An extensive circuitry for cell wall regulation in Candida albicans

Abstract

Protein kinases play key roles in signaling and response to changes in the external environment. The ability of Candida albicans to quickly sense and respond to changes in its environment is key to its survival in the human host. Our guiding hypothesis was that creating and screening a set of protein kinase mutant strains would reveal signaling pathways that mediate stress response in C. albicans. A library of protein kinase mutant strains was created and screened for sensitivity to a variety of stresses. For the majority of stresses tested, stress response was largely conserved between C. albicans, Saccharomyces cerevisiae, and Schizosaccharomyces pombe. However, we identified eight protein kinases whose roles in cell wall regulation (CWR) were not expected from functions of their orthologs in the model fungi Saccharomyces cerevisiae and Schizosaccharomyces pombe. Analysis of the conserved roles of these protein kinases indicates that establishment of cell polarity is critical for CWR. In addition, we found that septins, crucial to budding, are both important for surviving and are mislocalized by cell wall stress. Our study shows an expanded role for protein kinase signaling in C. albicans cell wall integrity. Our studies suggest that in some cases, this expansion represents a greater importance for certain pathways in cell wall biogenesis. In other cases, it appears that signaling pathways have been rewired for a cell wall integrity response.

Figure 1. PKs play conserved and novel roles in CWR.

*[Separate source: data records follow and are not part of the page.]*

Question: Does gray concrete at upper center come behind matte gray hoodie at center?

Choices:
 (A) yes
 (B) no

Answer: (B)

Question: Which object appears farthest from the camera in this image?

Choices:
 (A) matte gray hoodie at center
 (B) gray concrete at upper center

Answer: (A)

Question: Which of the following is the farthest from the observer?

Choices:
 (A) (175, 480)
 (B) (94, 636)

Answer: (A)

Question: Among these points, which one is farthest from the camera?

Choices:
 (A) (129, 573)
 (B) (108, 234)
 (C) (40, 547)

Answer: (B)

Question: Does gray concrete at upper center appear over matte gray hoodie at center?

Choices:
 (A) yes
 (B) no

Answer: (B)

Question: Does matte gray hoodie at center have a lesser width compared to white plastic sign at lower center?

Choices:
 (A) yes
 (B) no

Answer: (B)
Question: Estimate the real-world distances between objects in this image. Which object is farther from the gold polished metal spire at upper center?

A wild type marker-matched strain (DAY286), a hypersensitive cas5Δ/cas5Δ control, and the indicated prototrophic PK mutant strains and their complements were serially diluted onto YPD (−) or YPD+ 125 ng/ml caspofungin (+) and grown for 2 days at 30°C. Data for PSK1 were published in Rauceo, et al . In most cases, complementation fully restored growth on the caspofungin plates, but it should be noted that complementation of the gin4−/− strain with one copy of GIN4 was not sufficient to restore growth on caspofungin.

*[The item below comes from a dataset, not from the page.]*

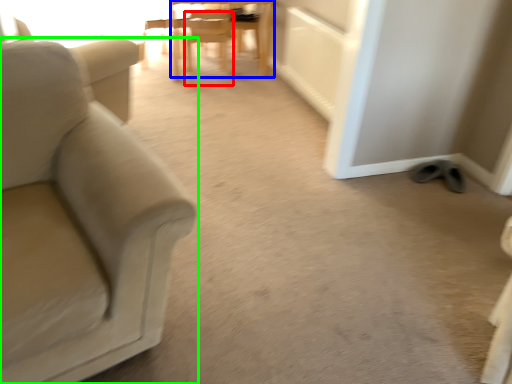 Question: Which object is the closest to the chair (highlighted by a red box)? Choose among these: chair (highlighted by a blue box) or chair (highlighted by a green box).

Choices:
 (A) chair
 (B) chair

Answer: (A) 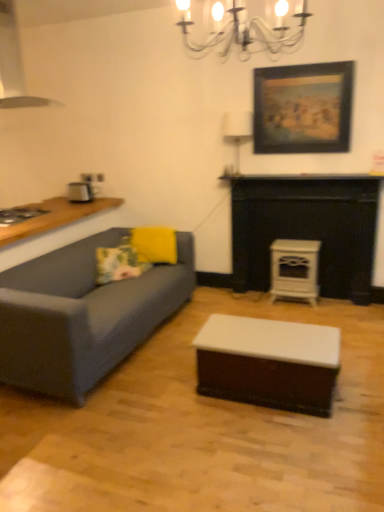 Locate an element on the screen. blank space above white glossy coffee table at center (from a real-world perspective) is located at coordinates (278, 331).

Figure 2. PK and PK-related mutant strains show a damage response in the absence of cell wall stress.

(A) The expression of six genes upregulated by caspofungin treatment, DDR48, SOD5, STP4, ALS1, RTA4, and ECM331, was analyzed in PK and PK-related mutant strains in the absence of cell well stress. The expression of TDH3, a gene involved in glycolysis, was used to normalize expression between strains and expression values were further normalized to wild type (DAY185) expression for comparison between experiments. Resultant values were log base 2 transformed (wild type expression for all six genes is therefore at 0). (B) A graphical representation of the expression data. Arrows point to targets upregulated in all (solid arrows), most (dashed lines), or half (dotted lines) of the mutants indicated in the clusters.

Figure 3. Septins play an integral role in CWR.

(A) A wild type marker-matched strain (DAY185), a cas5Δ/cas5Δ negative control, a cdc10Δ/cdc10Δ (YAW7), a cdc11Δcdc11/Δ (YAW11), and a sep7Δ/sep7Δ (YAW41) mutant strain were serially diluted onto YPD (−) or YPD+ 125 ng/ml caspofungin (+) and grown for 3 days at 30°C. (B) SEP7-GFP cells (JRB217) were grown to log phase and either treated with 125 ng/ml caspofungin (+ caspofungin) for 30 minutes or left untreated. The cells were then visualized on glass slides. Arrows point to aberrant septin localization.

Figure 4. Septins are mislocalized in some PK mutant strains.

SEP7-GFP tagged wild type (JRB217), gin4−/− (JRB221), kin3−/− (JRB193), cbk1−/− (JRB224), and vps34−/− (JRB216) strains were grown to log phase and imaged at 100× on glass slides. An overlay of DIC and GFP is on the left and GFP alone is on the right. Arrows point to aberrant septin localization.

Figure 5. A model of the role of PKs in septin morphology and cell wall biogenesis.

Based on our observations, an intact septin ring is required for normal cell wall production and a normal cell wall is required for the formation of a septin ring. PK Cluster IV genes have known and predicted roles in septin morphology and signaling and may impact cell wall biogenesis indirectly via this role. We hypothesize PK Cluster I genes have direct roles in biogenesis of the cell wall, while PK Cluster III may indirectly effect cell wall biogenesis by regulating the flow of carbohydrates into cell wall biosynthesis pathways. We hypothesize that the genes in PK Cluster II are involved in cell wall stress response and the upregulation of cell wall integrity genes. PK Clusters I, III, and IV negatively regulate PK Cluster II, either directly or indirectly, based on the observation that cell wall integrity genes are upregulated in the absence of these PKs.